YOUR ASSIGNMENT: Your response must be an exact transcription of the lines from the one containing "Describe the element at coordinates (830, 445)" through the final line of the data.
------------
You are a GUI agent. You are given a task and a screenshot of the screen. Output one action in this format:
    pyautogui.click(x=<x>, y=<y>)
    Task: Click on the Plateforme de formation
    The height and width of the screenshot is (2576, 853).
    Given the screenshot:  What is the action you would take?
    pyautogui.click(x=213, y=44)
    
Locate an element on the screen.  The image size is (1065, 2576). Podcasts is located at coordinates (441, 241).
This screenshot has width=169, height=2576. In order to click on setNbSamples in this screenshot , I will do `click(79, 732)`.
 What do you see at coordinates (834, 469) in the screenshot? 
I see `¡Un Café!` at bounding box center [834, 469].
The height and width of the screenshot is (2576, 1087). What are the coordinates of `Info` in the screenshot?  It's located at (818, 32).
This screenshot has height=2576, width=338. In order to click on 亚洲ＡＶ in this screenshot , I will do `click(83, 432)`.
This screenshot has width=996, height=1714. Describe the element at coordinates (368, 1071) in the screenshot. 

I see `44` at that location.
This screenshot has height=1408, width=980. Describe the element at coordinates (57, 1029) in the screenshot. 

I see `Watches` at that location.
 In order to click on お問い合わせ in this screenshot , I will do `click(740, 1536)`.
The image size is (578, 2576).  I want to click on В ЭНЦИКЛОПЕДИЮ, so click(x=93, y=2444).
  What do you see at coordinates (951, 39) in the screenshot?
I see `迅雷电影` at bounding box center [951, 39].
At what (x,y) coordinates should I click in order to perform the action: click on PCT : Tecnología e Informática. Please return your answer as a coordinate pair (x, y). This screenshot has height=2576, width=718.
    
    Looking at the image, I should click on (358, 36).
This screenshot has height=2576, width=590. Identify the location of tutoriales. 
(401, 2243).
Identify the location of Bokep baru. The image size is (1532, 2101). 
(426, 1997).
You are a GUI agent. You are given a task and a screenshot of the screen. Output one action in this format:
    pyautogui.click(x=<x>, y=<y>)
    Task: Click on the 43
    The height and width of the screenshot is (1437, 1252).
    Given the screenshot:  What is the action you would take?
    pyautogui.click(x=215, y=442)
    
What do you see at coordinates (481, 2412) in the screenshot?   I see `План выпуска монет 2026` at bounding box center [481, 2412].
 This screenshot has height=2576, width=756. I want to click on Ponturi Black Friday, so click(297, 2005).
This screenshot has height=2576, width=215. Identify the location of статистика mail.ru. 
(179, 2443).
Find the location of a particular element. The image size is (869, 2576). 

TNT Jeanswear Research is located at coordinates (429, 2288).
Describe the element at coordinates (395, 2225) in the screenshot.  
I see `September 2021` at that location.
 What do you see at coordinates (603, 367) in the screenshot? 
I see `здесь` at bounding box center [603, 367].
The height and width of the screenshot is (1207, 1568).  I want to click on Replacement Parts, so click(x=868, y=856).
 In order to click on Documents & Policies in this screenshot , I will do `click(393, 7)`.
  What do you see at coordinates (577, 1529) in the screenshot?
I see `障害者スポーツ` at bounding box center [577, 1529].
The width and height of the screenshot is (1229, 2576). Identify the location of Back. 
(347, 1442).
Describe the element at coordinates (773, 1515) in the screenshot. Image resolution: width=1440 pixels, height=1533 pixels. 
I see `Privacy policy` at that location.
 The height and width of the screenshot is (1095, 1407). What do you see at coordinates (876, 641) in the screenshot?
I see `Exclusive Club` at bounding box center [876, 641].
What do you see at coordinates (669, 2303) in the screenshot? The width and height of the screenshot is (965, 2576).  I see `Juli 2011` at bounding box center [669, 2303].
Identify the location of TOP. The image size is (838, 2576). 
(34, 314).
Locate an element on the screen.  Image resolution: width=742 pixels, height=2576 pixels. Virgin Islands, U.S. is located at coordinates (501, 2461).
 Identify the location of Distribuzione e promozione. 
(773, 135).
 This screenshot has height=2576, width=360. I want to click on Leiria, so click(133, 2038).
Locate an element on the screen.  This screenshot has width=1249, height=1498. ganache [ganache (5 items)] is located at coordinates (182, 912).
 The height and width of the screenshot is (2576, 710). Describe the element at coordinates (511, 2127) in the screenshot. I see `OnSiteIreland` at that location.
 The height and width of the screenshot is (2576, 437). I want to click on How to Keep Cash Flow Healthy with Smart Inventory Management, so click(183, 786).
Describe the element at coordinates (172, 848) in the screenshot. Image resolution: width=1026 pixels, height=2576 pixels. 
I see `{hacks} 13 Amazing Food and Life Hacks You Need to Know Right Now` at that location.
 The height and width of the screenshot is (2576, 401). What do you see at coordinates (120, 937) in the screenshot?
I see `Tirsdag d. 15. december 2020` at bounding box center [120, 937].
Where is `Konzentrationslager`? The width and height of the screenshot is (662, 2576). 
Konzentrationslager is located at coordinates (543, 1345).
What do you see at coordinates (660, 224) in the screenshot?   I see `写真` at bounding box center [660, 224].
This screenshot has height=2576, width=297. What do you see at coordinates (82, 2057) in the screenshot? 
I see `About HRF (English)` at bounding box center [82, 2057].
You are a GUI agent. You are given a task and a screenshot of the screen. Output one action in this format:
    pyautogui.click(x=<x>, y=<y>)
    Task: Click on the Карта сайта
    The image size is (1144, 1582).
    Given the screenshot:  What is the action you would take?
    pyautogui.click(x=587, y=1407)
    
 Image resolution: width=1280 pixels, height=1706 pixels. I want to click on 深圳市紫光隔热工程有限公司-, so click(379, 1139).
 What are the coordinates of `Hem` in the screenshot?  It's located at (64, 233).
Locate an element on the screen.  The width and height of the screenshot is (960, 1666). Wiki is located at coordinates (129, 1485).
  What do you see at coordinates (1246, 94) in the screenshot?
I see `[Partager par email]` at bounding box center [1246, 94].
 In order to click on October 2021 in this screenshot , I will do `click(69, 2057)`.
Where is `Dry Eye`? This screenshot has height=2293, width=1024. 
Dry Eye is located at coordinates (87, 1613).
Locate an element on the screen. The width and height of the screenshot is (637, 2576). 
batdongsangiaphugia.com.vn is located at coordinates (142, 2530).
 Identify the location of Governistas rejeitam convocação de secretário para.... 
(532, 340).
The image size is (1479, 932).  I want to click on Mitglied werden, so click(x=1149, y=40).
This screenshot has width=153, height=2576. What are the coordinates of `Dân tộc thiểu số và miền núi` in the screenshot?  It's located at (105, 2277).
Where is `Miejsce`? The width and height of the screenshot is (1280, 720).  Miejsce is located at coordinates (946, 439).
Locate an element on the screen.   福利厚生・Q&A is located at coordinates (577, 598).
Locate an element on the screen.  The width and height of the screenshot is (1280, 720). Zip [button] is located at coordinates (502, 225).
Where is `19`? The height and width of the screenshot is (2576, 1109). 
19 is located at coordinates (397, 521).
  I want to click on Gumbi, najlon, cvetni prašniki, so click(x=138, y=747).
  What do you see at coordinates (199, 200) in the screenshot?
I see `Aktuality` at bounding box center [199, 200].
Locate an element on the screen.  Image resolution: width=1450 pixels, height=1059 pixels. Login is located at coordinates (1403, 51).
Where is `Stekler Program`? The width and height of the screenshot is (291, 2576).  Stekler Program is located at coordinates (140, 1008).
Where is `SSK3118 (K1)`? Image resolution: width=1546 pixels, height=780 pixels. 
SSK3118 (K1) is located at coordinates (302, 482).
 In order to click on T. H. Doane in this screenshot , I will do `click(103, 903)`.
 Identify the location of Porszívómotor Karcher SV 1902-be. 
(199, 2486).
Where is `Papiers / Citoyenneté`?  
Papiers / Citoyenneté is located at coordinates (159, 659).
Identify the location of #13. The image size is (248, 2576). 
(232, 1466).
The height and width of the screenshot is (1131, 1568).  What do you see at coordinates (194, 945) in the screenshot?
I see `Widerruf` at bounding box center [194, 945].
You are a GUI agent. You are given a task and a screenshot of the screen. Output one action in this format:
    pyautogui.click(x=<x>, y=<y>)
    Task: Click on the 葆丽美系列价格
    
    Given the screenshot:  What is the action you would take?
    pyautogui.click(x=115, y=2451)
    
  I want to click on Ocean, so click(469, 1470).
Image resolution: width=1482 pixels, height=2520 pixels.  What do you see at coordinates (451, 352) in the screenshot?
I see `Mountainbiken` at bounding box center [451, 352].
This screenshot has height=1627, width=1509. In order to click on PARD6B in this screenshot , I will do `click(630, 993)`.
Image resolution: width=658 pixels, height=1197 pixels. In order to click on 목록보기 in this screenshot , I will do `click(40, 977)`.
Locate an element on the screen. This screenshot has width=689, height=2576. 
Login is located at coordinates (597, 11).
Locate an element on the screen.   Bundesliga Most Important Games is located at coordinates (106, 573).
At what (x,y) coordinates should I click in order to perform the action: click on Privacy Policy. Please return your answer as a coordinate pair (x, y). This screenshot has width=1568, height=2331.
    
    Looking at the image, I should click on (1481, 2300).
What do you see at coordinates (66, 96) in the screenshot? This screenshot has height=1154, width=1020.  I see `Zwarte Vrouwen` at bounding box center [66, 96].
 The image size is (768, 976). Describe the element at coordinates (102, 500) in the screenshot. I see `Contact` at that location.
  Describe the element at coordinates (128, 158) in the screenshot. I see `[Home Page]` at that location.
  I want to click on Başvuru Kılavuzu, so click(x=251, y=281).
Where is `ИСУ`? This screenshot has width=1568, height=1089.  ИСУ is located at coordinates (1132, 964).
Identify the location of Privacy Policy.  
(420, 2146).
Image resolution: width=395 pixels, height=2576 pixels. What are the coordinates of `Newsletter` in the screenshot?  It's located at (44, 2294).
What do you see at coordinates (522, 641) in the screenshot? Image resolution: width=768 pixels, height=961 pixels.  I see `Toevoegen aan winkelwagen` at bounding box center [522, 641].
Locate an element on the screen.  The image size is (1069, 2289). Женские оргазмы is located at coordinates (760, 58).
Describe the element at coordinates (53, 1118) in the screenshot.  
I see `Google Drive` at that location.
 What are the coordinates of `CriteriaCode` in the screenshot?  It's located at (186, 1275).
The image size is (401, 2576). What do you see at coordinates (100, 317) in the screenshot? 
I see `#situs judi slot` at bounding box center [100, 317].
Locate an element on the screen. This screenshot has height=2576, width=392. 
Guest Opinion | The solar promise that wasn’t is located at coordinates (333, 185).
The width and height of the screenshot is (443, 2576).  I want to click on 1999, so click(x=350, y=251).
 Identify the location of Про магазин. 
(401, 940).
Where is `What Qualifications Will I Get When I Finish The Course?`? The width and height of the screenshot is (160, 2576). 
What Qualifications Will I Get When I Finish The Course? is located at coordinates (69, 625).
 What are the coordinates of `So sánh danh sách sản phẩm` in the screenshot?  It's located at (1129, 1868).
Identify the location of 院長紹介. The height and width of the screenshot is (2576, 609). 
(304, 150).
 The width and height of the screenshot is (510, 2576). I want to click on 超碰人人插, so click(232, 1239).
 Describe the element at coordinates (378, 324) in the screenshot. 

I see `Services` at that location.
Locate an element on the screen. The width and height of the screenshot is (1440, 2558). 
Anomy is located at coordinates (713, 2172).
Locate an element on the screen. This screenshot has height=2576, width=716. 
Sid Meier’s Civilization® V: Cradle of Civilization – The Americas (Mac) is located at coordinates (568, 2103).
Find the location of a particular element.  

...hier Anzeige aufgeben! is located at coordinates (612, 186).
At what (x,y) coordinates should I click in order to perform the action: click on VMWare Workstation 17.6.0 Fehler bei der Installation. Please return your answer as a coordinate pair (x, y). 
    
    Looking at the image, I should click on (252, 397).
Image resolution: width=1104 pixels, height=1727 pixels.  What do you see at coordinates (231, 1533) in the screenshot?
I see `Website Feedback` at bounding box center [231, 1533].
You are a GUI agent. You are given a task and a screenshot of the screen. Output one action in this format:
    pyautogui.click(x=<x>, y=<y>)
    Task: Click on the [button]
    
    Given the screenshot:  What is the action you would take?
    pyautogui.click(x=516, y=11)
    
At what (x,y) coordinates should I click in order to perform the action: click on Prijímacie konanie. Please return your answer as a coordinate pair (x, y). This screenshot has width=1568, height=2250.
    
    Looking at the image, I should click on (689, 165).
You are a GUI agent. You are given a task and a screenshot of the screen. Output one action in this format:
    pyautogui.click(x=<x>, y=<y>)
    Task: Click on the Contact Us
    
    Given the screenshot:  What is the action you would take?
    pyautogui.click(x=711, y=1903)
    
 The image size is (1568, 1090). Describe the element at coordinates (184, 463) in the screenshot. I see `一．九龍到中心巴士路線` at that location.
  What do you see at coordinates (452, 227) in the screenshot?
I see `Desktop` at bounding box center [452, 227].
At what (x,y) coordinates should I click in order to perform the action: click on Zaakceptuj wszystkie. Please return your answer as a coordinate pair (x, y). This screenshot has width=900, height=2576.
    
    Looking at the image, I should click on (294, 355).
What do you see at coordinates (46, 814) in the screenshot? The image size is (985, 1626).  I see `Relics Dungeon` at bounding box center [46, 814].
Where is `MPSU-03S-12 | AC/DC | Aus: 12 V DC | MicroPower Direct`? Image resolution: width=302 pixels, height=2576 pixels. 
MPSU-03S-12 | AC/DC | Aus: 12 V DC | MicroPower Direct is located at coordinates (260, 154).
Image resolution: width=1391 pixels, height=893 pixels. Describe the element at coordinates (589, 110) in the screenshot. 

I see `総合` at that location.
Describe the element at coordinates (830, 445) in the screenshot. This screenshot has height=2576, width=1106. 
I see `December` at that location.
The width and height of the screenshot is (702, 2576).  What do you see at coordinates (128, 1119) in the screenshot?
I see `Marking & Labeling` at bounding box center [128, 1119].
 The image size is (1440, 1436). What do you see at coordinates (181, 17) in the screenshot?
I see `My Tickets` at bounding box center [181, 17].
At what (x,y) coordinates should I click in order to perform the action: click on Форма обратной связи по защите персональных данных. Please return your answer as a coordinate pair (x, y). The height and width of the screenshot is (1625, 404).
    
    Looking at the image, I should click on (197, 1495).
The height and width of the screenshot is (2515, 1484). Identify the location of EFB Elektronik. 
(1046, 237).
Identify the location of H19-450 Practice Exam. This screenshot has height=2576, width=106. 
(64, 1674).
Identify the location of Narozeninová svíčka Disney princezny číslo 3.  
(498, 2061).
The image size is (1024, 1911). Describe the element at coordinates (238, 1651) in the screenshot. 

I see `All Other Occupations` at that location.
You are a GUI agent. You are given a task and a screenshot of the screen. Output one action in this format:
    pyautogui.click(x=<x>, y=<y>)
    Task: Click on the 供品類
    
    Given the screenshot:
------------
EXERCISE ANSWER:
Describe the element at coordinates (830, 445) in the screenshot. This screenshot has height=2576, width=1106. 
I see `December` at that location.
The width and height of the screenshot is (702, 2576).  What do you see at coordinates (128, 1119) in the screenshot?
I see `Marking & Labeling` at bounding box center [128, 1119].
 The image size is (1440, 1436). What do you see at coordinates (181, 17) in the screenshot?
I see `My Tickets` at bounding box center [181, 17].
At what (x,y) coordinates should I click in order to perform the action: click on Форма обратной связи по защите персональных данных. Please return your answer as a coordinate pair (x, y). The height and width of the screenshot is (1625, 404).
    
    Looking at the image, I should click on (197, 1495).
The height and width of the screenshot is (2515, 1484). Identify the location of EFB Elektronik. 
(1046, 237).
Identify the location of H19-450 Practice Exam. This screenshot has height=2576, width=106. 
(64, 1674).
Identify the location of Narozeninová svíčka Disney princezny číslo 3.  
(498, 2061).
The image size is (1024, 1911). Describe the element at coordinates (238, 1651) in the screenshot. 

I see `All Other Occupations` at that location.
You are a GUI agent. You are given a task and a screenshot of the screen. Output one action in this format:
    pyautogui.click(x=<x>, y=<y>)
    Task: Click on the 供品類
    
    Given the screenshot:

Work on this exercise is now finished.